[Data supplied — start]
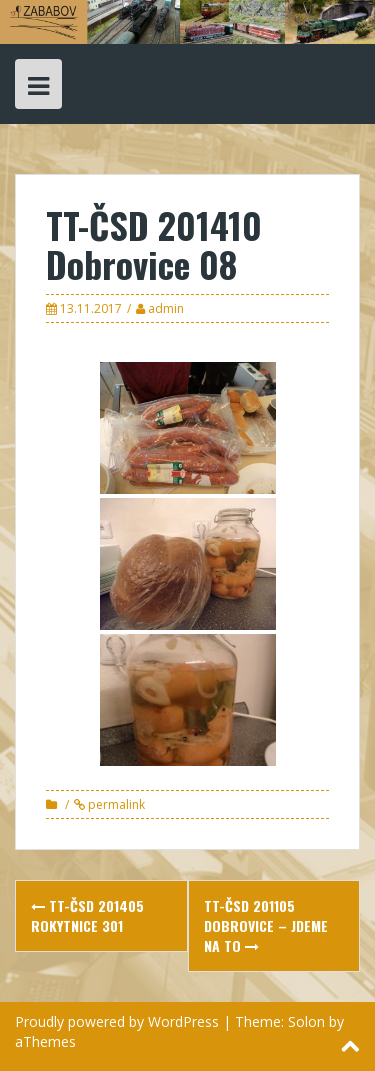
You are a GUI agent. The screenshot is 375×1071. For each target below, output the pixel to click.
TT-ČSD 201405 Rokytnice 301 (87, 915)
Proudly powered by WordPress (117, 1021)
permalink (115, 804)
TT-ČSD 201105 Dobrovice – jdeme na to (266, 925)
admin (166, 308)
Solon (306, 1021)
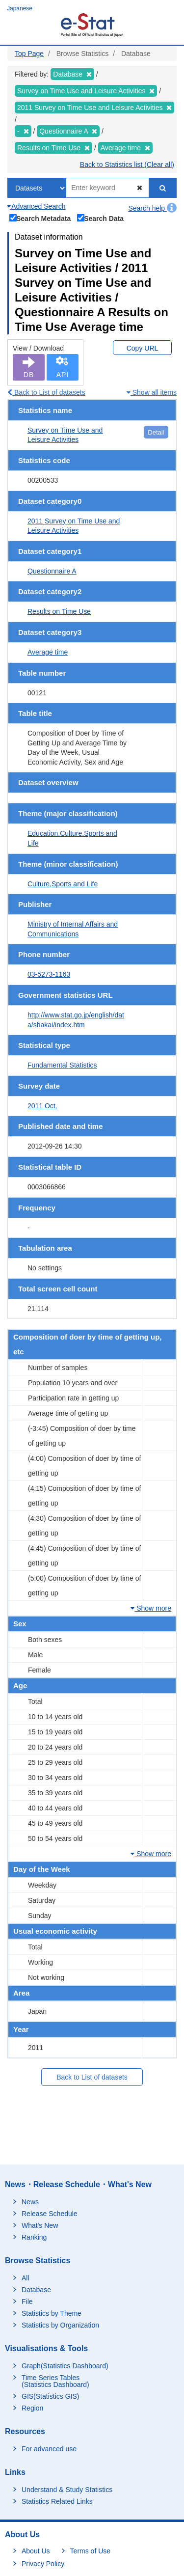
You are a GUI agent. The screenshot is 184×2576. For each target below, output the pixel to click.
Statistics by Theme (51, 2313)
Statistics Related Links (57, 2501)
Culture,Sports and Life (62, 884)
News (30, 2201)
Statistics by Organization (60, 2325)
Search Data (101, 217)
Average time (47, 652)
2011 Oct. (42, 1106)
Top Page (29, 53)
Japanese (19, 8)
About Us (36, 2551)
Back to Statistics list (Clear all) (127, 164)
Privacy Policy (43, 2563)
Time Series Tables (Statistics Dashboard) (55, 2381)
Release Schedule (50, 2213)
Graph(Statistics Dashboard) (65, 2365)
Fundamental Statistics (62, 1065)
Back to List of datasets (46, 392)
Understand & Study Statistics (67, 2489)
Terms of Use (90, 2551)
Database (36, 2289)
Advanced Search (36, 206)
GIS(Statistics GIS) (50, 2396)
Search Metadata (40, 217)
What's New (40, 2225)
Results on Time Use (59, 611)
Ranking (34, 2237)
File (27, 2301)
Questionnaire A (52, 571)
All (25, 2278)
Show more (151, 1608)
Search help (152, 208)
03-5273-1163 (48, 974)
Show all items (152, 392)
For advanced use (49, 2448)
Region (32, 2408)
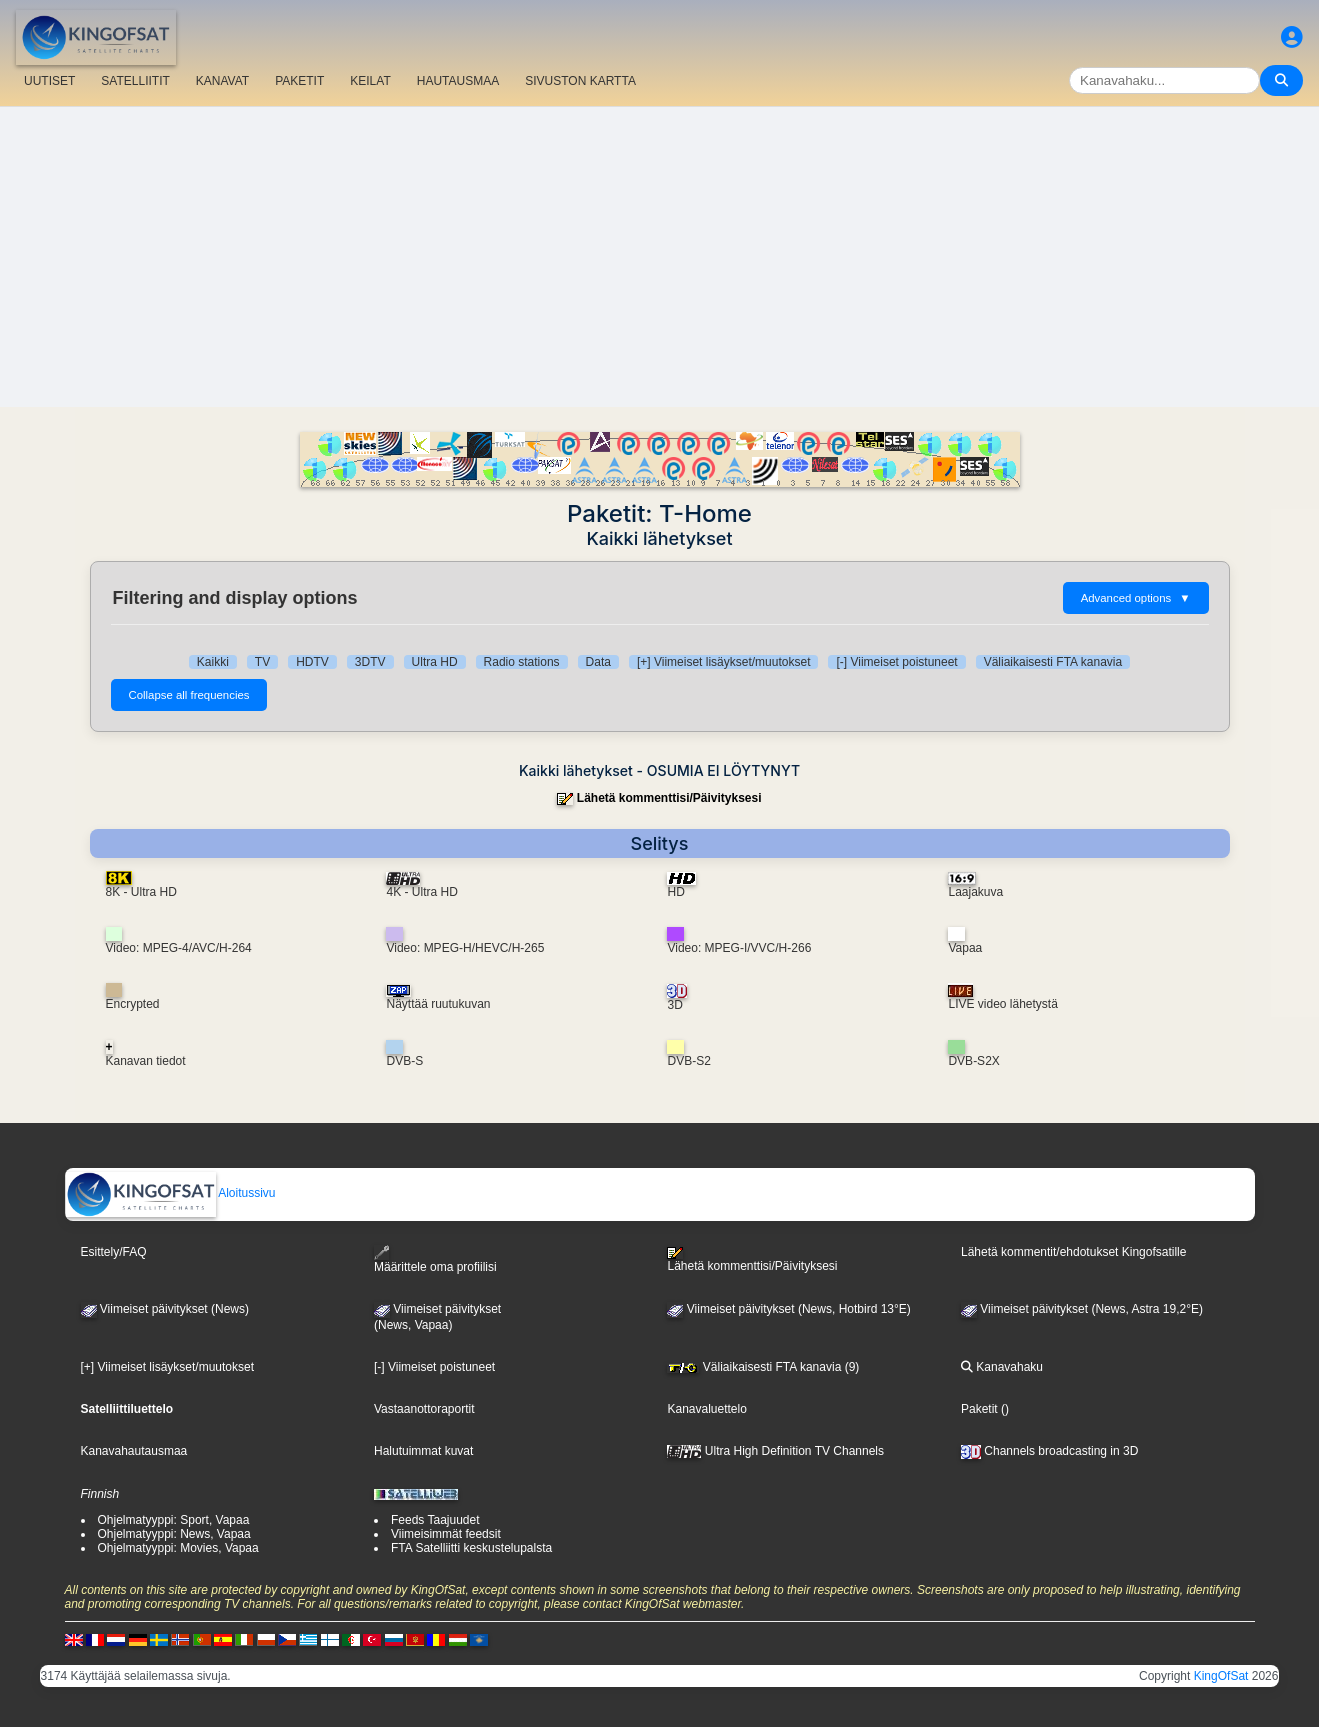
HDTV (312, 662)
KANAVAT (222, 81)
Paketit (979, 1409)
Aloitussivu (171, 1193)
[Data supplied — finish]
[Data supplied — start]
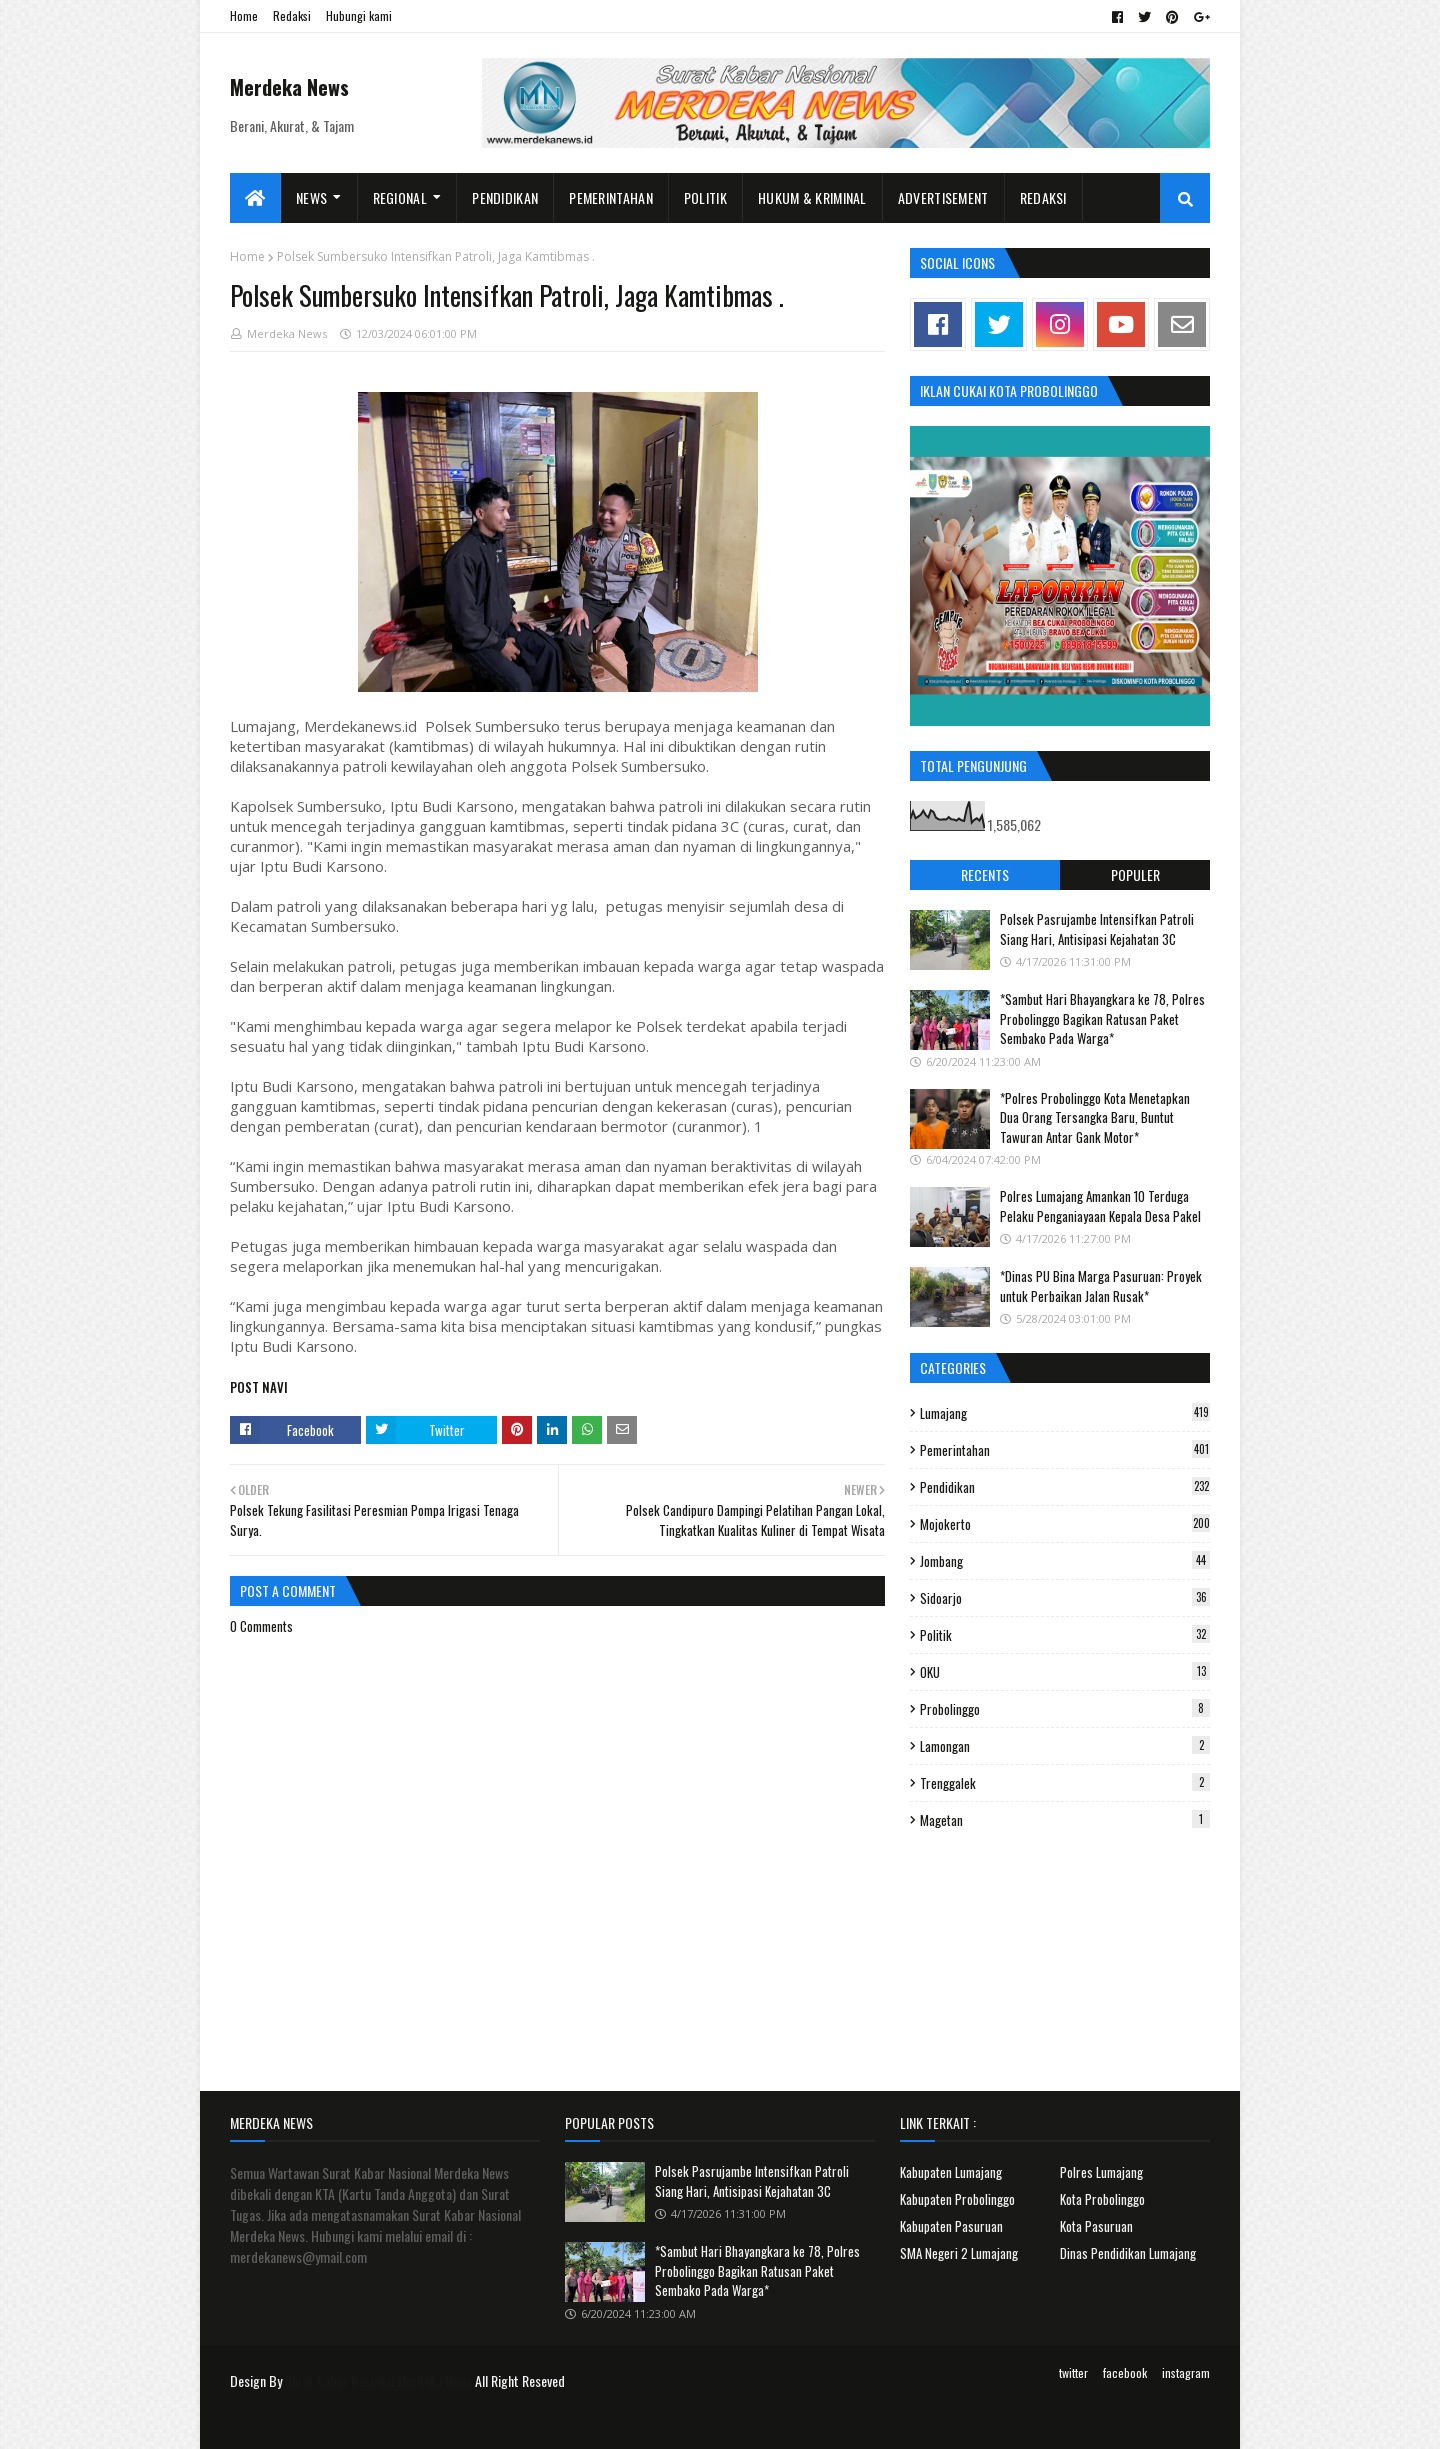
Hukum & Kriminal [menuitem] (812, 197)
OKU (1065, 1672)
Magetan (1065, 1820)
[Data supplied — finish]
◆ Problem requirements
Return all lines in the data that include the word "Back".

◆ Answer to the problem
Back to Statistics list (Clear all) (127, 164)
Back to List of datasets (46, 392)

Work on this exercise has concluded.